Auto-assigning NUTS sampler...
Initializing NUTS using jitter+adapt_diag...
Multiprocess sampling (4 chains in 4 jobs)
NUTS: [sigma, bt, a]
Sampling 4 chains, 0 divergences: 100%|██████████| 8000/8000 [00:04<00:00, 1619.70draws/s]


In [33]:
varnames = ['a', 'bt', 'sigma']
pm.summary(trace_5_13_b, varnames).round(3)

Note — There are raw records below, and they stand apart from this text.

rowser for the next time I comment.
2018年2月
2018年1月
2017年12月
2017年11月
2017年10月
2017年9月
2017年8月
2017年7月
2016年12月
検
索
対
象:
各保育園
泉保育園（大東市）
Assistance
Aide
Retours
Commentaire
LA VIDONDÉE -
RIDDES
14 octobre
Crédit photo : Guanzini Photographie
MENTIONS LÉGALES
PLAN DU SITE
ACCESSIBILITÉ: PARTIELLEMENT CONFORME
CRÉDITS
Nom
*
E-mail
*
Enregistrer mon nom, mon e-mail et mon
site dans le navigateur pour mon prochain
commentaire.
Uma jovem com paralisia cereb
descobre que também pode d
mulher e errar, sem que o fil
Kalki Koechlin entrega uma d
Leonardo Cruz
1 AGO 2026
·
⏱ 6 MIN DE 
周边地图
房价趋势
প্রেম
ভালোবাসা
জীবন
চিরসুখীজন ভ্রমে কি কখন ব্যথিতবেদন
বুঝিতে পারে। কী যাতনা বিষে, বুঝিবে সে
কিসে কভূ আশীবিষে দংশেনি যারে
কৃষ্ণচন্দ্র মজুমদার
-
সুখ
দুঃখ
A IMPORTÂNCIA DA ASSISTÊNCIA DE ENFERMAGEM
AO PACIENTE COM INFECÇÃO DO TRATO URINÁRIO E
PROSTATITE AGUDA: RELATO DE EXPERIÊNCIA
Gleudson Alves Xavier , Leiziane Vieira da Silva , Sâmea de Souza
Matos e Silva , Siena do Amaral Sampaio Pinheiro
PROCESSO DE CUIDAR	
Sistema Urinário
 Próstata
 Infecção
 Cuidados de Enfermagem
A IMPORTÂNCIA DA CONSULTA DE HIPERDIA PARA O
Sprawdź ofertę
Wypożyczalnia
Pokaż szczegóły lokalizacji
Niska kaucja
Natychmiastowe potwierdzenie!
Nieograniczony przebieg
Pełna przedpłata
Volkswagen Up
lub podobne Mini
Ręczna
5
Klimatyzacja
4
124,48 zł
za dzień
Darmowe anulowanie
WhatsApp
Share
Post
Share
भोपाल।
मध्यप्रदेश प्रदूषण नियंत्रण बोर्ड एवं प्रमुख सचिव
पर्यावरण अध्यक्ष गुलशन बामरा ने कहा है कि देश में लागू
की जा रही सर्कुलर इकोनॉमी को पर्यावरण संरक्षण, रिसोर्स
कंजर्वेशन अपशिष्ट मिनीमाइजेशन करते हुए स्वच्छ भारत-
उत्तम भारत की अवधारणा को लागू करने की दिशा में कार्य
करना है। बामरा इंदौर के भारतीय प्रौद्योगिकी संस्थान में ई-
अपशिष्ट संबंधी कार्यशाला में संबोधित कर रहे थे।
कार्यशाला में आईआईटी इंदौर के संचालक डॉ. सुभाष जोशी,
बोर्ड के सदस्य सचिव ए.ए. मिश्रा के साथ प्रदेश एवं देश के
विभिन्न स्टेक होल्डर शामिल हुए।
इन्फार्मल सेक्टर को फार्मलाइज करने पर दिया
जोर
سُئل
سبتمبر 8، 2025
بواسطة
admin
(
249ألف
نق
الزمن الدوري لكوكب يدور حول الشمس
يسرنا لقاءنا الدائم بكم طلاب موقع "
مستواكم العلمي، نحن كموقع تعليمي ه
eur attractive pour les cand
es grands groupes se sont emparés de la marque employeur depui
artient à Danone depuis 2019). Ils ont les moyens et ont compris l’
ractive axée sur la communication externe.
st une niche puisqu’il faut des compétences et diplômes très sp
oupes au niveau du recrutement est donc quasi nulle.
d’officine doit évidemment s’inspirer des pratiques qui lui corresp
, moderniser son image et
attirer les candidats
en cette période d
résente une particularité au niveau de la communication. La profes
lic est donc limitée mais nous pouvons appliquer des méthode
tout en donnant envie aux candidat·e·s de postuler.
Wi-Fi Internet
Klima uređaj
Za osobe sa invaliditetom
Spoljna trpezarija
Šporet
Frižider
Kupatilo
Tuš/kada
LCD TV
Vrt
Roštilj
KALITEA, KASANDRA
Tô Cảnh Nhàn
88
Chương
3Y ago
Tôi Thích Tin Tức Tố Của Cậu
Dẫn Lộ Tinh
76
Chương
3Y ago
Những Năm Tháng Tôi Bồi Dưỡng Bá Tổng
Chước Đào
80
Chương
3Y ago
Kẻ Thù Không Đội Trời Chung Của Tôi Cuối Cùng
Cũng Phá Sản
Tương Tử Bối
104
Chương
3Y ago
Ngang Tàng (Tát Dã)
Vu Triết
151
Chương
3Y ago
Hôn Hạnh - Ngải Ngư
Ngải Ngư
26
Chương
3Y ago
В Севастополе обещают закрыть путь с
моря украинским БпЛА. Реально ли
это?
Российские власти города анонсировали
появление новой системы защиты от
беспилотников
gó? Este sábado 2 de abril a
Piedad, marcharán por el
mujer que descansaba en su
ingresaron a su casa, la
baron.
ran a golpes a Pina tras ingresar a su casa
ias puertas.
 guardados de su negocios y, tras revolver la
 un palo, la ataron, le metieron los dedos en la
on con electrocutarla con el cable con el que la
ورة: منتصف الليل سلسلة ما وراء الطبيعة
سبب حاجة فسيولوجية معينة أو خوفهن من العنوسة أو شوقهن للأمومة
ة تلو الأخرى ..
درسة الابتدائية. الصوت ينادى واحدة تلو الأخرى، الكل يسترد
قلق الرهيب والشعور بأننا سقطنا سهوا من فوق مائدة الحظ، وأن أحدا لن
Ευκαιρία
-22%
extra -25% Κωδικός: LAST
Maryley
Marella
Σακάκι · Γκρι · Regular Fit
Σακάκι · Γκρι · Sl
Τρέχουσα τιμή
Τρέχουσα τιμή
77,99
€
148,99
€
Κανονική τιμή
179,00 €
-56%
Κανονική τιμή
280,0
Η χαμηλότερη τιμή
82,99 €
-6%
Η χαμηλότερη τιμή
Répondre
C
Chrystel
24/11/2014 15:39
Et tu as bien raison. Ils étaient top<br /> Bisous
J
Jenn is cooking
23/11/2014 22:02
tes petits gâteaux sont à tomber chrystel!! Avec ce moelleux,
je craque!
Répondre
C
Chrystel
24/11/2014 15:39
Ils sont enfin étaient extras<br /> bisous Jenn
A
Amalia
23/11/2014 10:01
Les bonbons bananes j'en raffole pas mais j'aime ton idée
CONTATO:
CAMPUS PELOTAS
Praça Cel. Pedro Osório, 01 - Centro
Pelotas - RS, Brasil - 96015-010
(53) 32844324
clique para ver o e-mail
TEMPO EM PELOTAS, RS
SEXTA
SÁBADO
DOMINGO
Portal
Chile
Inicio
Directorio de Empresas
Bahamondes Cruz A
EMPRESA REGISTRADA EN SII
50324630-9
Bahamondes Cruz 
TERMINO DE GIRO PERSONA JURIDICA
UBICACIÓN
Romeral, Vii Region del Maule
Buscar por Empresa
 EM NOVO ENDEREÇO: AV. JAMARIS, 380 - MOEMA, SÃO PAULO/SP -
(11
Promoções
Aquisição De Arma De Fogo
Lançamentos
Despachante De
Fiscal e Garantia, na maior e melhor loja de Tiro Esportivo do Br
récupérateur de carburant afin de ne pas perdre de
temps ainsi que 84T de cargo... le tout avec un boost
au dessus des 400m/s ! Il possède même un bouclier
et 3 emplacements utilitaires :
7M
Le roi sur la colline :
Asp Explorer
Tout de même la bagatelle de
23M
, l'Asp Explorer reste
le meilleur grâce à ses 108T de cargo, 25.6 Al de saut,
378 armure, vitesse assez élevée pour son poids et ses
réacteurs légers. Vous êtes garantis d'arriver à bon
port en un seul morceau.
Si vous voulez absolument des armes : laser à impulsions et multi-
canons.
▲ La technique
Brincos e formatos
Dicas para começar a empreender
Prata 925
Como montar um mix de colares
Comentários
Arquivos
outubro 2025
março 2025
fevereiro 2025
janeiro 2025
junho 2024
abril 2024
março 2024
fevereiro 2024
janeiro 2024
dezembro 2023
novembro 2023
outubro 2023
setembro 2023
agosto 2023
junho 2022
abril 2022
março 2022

Unnamed: 0,mean,sd,hpd_3%,hpd_97%,mcse_mean,mcse_sd,ess_mean,ess_sd,ess_bulk,ess_tail,r_hat
a,1.299,0.024,1.251,1.34,0.001,0.0,1810.0,1810.0,1812.0,2243.0,1.0
bt,0.137,0.035,0.072,0.203,0.001,0.001,1676.0,1676.0,1677.0,2336.0,1.0
sigma,1.771,0.133,1.528,2.014,0.003,0.002,2436.0,2426.0,2431.0,2263.0,1.0


Now the impact of treatment is clearly positive, as it should be. It makes sense to control for pre-treatment differences, like the initial height h0, that might mask the causal influence of treatment. But including post-treatment variables can actually mask the treatment itself. This doesn’t mean you don’t want the model that includes both treatment and fungus. The fact that including fungus zeros the coefficient for treatment suggests that the treatment works for exactly the anticipated reasons. It tells us about mechanism. But a correct inference about the treatment still depends upon omitting the post-treatment variable.